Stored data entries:
>>>>

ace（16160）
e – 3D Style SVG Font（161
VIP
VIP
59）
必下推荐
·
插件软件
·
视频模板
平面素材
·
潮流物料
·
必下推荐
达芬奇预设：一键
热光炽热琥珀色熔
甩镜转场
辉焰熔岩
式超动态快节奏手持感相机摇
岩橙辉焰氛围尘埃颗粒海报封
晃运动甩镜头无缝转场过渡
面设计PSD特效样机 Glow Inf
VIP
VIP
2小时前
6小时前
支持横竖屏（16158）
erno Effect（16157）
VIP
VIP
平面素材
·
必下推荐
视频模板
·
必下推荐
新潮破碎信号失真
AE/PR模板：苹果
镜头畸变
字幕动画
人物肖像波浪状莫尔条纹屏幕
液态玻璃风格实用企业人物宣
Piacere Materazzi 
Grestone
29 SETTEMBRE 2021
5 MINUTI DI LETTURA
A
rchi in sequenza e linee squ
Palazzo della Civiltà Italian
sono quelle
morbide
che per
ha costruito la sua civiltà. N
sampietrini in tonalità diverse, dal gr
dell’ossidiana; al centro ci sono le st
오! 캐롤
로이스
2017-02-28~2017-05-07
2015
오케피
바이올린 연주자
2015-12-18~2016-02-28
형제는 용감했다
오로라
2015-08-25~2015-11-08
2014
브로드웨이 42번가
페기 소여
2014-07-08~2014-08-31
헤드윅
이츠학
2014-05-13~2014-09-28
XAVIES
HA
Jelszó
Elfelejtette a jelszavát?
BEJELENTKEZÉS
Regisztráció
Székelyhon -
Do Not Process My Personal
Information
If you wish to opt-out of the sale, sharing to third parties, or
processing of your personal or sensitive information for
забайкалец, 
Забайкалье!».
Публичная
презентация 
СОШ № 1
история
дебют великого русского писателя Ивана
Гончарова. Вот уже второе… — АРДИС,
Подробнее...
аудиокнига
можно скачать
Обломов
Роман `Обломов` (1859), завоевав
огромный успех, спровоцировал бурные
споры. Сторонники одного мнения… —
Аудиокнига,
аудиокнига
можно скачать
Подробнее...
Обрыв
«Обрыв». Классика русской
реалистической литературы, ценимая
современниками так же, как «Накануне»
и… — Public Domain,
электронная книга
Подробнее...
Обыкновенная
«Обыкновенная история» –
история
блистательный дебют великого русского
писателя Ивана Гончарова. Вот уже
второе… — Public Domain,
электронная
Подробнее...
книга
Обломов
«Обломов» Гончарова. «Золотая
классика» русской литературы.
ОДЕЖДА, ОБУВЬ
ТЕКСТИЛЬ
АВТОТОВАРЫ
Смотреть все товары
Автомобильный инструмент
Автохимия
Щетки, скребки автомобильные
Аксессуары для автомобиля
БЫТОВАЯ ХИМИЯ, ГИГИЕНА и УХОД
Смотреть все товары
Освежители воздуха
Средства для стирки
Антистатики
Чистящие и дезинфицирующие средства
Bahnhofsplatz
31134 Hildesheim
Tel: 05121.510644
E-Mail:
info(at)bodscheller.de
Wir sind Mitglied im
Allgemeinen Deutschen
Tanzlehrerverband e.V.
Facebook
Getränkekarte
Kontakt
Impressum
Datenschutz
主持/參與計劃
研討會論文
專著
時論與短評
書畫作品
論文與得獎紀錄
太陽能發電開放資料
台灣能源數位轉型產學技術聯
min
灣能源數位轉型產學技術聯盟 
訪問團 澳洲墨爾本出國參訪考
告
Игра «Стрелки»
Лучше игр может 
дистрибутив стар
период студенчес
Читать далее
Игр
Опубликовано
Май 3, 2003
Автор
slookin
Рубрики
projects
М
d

<<<<

• _GOAL OF THE EXERCISE_
Once you reach the line with "岩橙辉焰氛围尘埃颗粒海报封" in the data above, copy it and every line after it exactly, up to and including the line with "dell’ossidiana; al centro ci sono le st".

• _REPLY_
岩橙辉焰氛围尘埃颗粒海报封
晃运动甩镜头无缝转场过渡
面设计PSD特效样机 Glow Inf
VIP
VIP
2小时前
6小时前
支持横竖屏（16158）
erno Effect（16157）
VIP
VIP
平面素材
·
必下推荐
视频模板
·
必下推荐
新潮破碎信号失真
AE/PR模板：苹果
镜头畸变
字幕动画
人物肖像波浪状莫尔条纹屏幕
液态玻璃风格实用企业人物宣
Piacere Materazzi 
Grestone
29 SETTEMBRE 2021
5 MINUTI DI LETTURA
A
rchi in sequenza e linee squ
Palazzo della Civiltà Italian
sono quelle
morbide
che per
ha costruito la sua civiltà. N
sampietrini in tonalità diverse, dal gr
dell’ossidiana; al centro ci sono le st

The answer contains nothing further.